According to the presumptions of the archaeologists, the first settlements appeared in the area of Perast in the Neolithic; there are also monuments of the Illyrian, Roman, and early Christian periods. The city was founded by the Illyrians, named after one of the local tribes, Pirusti.

The first memories of Perast refer to 1336—at that time there was a small fishing village, which had a shipyard, and there were always several commercial and fishing boats in the harbor. But since the strategically important island of St George, which belonged to Kotor, is in the immediate vicinity, the development of Perast was slow.

The prosperity of the city brought the Venetian period, and it was of particular importance in the border area around 1482, after taking the Turkish part of the coast from Herceg Novi to Risan. When a small village finally became a city, its inhabitants thought about reinforcements. The fortress of the Holy Cross and a dozen defensive towers were built. After the successfully held battles, Perast began to use some of the political and economic privileges, in particular, it had the right to guard the Venetian flag of St. Mark after 1654 by holding a siege by the Turks under the leadership of Mehmed-beg Rizvanagić.

Pyotr Andreyevich Tolstoy traveled from Herceg Novi to Perast in 1698 and he wrote that in the town of Perast existed a Croatian community. He also claimed that there were no Orthodox churches in the city while an Orthodox church existed in a village not far away, and that Serbians of Greek faith who were military people similar to the Don Cossacks lived in the village.

Perast also had free trade with the Republic of Venice and was granted the forgiveness of the Venetian authorities in the ruthless fight against pirates on the Adriatic. Because of this, the city grew and was enriched: only in the 18th century.
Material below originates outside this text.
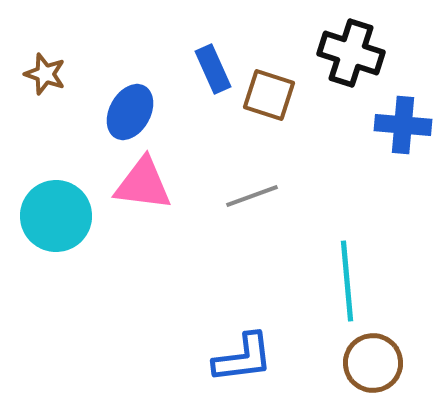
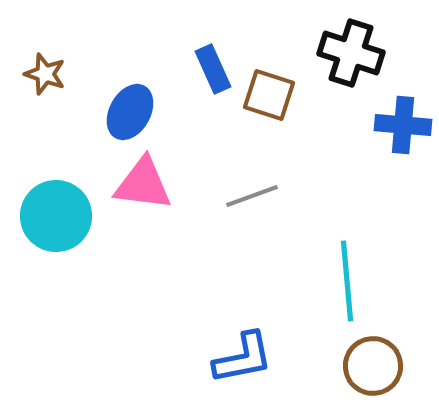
blue L-shape: rotated 4 degrees counterclockwise
brown circle: moved 3 px down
For centuries, 20 palaces were built in Baroque style, 17 Catholic and two Orthodox churches. Since one of the best maritime schools was housed here, Peter I was sent here from Russia by promising sailors for training with extraordinary captain Marko Martinovic. When Napoleon defeated the Republic of Venice in 1797, Perast was faithful to Venice for several months, but in the end the city had to lower the flag of St. Mark. From that moment began the decline of Perast: along with the whole area of the Bay of Kotor, it was left to the Austrians and Italians, and then the French, and then again under the rule of the Austro-Hungarian Empire until the empire was defeated in the First World War. In 1918, the city became part of the Kingdom of Serbs, Croats and Slovenians, and in 1941 it became part of the Italian province of Cattaro (Kotor). It was only in 1944 that the city gained independence in Yugoslavia and became one of the administrative areas of the Montenegrin Republic. Since 2006, the city has become part of an independent Montenegro.

==Geography==
Perast lies beneath the hill of St Ilija (873 m), on a cape that separates the Bay of Risano from that of Kotor, and overlooks the Verige strait, the narrowest part of the Bay of Kotor. The average yearly temperature in Perast is 18.3°C, and the number of sunny days is 240 (or around 2,500 sunny hours per year).
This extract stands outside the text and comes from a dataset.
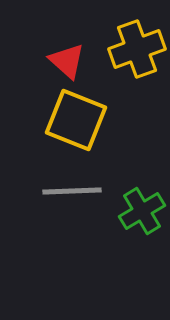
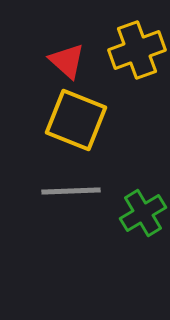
yellow cross: moved 1 px down
gray line: moved 1 px left
green cross: moved 1 px right, 2 px down
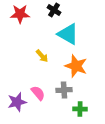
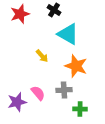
red star: rotated 18 degrees counterclockwise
Near Perast there are two islets: one is called Sveti Đorđe (St George) or Sveti Juraj and the other Gospa od Škrpjela (Our Lady of the Rocks), and each has a picturesque chapel. Gospa od Škrpjela is particularly interesting given that it is the only artificially-built island in the Adriatic, with an area of 3,030 m^{2}, it was built upon a rock (Škrpjel) after two Venetian sailors from Perast found a picture of the Virgin Mary on it in 1452.

==Demographics==

Out of total population of Perast, 115 are male, while 122 are female.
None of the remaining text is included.